If Hsi reflects respiratory regularity, it may be speculated that respiration regularity measured directly from respiration signals may indicate better discriminant power of NREM stage than Hsi obtained from ECG. To examine this hypothesis, we calculated Hsi from the power spectrum of respiration. We observed, however, that the discriminant performance of the Hsi of respiration did not exceed that of Hsi of R-R interval. Although the exact mechanisms deserve further studies, a possible mechanism is that the measurements of respiration signal could be affected by noises from sources including body movements and external air flow, while respiratory fluctuation in heart rate is caused by intrinsic central neural mechanisms [23] that may be less affected by such disturbances. This may support for the use of ECG or other heartbeat signals from wearable devices for calculating Hsi.

Hsi seems to provide a useful indicator of sleep for both clinical and health promotion fields.
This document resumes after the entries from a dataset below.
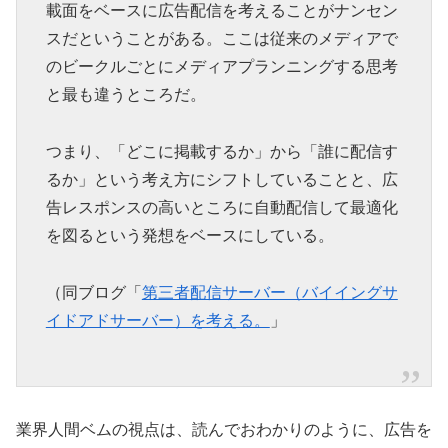
載面をベースに広告配信を考えることがナンセン
スだということがある。ここは従来のメディアで
のビークルごとにメディアプランニングする思考
と最も違うところだ。
つまり、「どこに掲載するか」から「誰に配信す
るか」という考え方にシフトしていることと、広
告レスポンスの高いところに自動配信して最適化
を図るという発想をベースにしている。
（同ブログ「
第三者配信サーバー（バイイングサ
イドアドサーバー）を考える。
」
業界人間ベムの視点は、読んでおわかりのように、広告を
Because the cardiac autonomic functions are modulated by sleep and sleep stages [1,2,4], the information of sleep period and sleep stage during Holter ECG monitoring are apparently useful for investigating the mechanisms of arrhythmias and other transient phenomena that show heterogeneous temporal distributions during the day. Information on sleep period is also important for ECG screening for sleep-related pathological phenomena such as SDB. SDB can be effectively screened by cyclic variation of heart rate that accompanies the episodes of sleep apnea [5,6]. Without the information of sleep period, however, it is hard to determine whether a patient does not have SDB or has not slept when the cyclic variation is not observed. In health promotion fields, due to the widespread use of wearable sensors, beat-to-beat heart rate or pulse rate data during daily life are being accumulated as big data. Along with this, the demands for automated algorithms to evaluate health indicators are rising. Hsi seems to provide a powerful and indispensable element for such methods to estimate sleep period and sleep stages from heart rate and pulse rate big data.

A limitation of this study is that the dependency of discriminant accuracy on the length of data segment. In this study, consecutive 10 sleep stages were grouped into one 5-min segment for which Hsi was calculated, although sleep stages were determined every 30-s epochs in polysomnography. In a supplementary study in a group of healthy subjects, we have observed the discriminant accuracy of NREM sleep by Hsi is affected by the length of segment; AUCs of discriminant performance of Hsi were 0.88, 0.84, and 0.80 for segment length of 5, 3, and 2 min, respectively (Figure S1). Therefore, we also examined the performance of 5-min segment His to discriminate the sleep stage of 30-s epoch. As expected, the discriminant performance of all indices including Hsi reduced, although Hsi still showed the best performance among them. The temporal resolution and the accuracy of sleep stage are in a trade-off relationship. Another possible limitation is the effects of SDB on Hsi. Although we observed that the discriminant performance of Hsi was preserved even in 19 subjects with moderate-to-severe SDB (AUC = 0.87), more than half of them had moderate SDB (AHI, 26.0 [21.7–44.5/h]). Given that Hsi reflects the regularity of respiratory frequency, further studies are required for the impacts of SDB on Hsi and its effectiveness as a sleep indicator in patients with severe SDB.

5. Conclusions

We developed a novel sleep indicator named Hsi that reflects the degree of power concentration of HF component of HRV. Hsi has a greater performance in the discrimination of NREM sleep from awake and REM sleep than conventional HRV indices, scaling exponents of heart rate dynamics, and ABM. Hsi is expected to contribute accurate estimation of sleep stage by ambulatory ECG and other heartbeat signals obtained by wearable sensors.

6. Patents

Hsi is pending as Japanese Patent Application No. 2017-061892.